Culture is that in which stories incubate, grow, live out their story lives.   There’s no other kind of culture.  Psychically, socially  — our lives are an environment, no more “alive” than atmosphere or noosphere.  What live in truth, in the way we believe ourselves to live, are the beings that act and breath in us — not what we call gods, but what we call stories.  To understand it, is like reimagining ecosystems as beings.   I can’t totally explain it yet. These things they live forever, in many cycles, while we deplete and replenish our flesh, language, and media.  There are those in whom great stories culminate — in great seizures of fame, crime, birth. . . .  Those people are the most “nutritious” made of the softest most fertile stuff, to receive the spirit, and keep it feeding.  Most of us are rank clay: home to the same story of birth, hardship, vanity, and death.

Even Agent Cooper wants the Torah, that November day in Dallas, impossible to solve, easy to understand.  It’s easy for the police because they look at the newspaper longer.   Coincidences conspire toward the infinite.  The author’s name: the letter D is used four times: the reader.  After hundreds of metaphors  try to become stairs and mirrors, readers from other nations build in the temple of the article.  They add their own centuries, the temple of every possible mathematical operation, bullet wounds in the body. 

 Three!, says a coroner with the confidence of a first grader whose grandmother (who thinks the child’s a genius) holds up three fingers.  No one can even agree on the temperature at the time.  He is the president, facts accrue until they fall into mysticism.  Nobody knows who killed JFK, implicating millions.    

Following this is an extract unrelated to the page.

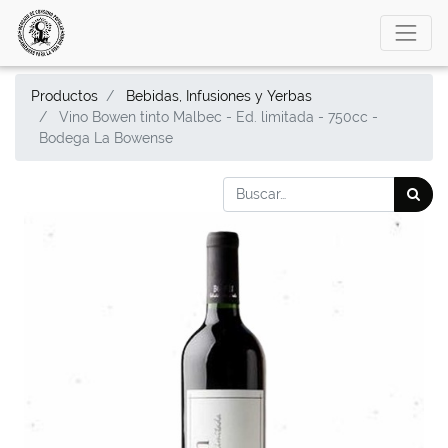
Productos
Bebidas, Infusiones y Yerbas
Vino Bowen tinto Malbec - Ed. limitada - 750cc -
Bodega La Bowense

 So that’s the nature of the impossibility of reality, that woman of regal proportions in fur, bejeweled by a grand stair and a chandelier, made up to look thirty-two, but near, is fifty-some, the fox in the light, fake.  Wait - the fox, dead, is real.

Wicked quiddity

January 7, 2008

Liquidity.  Over a year ago, I noticed a waxy residue, sticky as pitch, glazing my sagging, browning fern.  Turns out the culprits are scale insects: tiny bodiless (or headless) parasites which siphon sap with a nightmarish, toothed/hooked protrusion.  Their discrete individualities are undeserving of the plural: they’re really one colony, making my job as exterminator as difficult as that of a social reformer: there’s no heart at which to strike, no regular pulse to monitor.  It’s infested my fern and broken my will.  I was told scales are pesky, but nothing I do eradicates them.  I know deep in my heart of hearts there is a substance that would decimate the scales and leave the plant unharmed.  I think there’s such a substance for everything.  Looking at my fern, still dwindling after so many amputations, and imagining the hideous non-existent faces of the ovular bugs, slurping down the plant’s life-force, I conceptualize the quiddity of a thing as that which is undone by that substance, the substance which kills it instantly and otherwise doesn’t nick a fly.  Hence, the essence: uniquely destructible yikes.

Criminal Heroes

December 29, 2007

Criminals are heroes: they keep the cops off our backs.  Were it not for gangsters, thieves, and the like keeping the law busy, there’d be a pair of beady eyes staring in my bedroom window right now.  Every society needs a criminal buffer between the people and the power: an atmosphere of criminality, an ozone layer of criminality.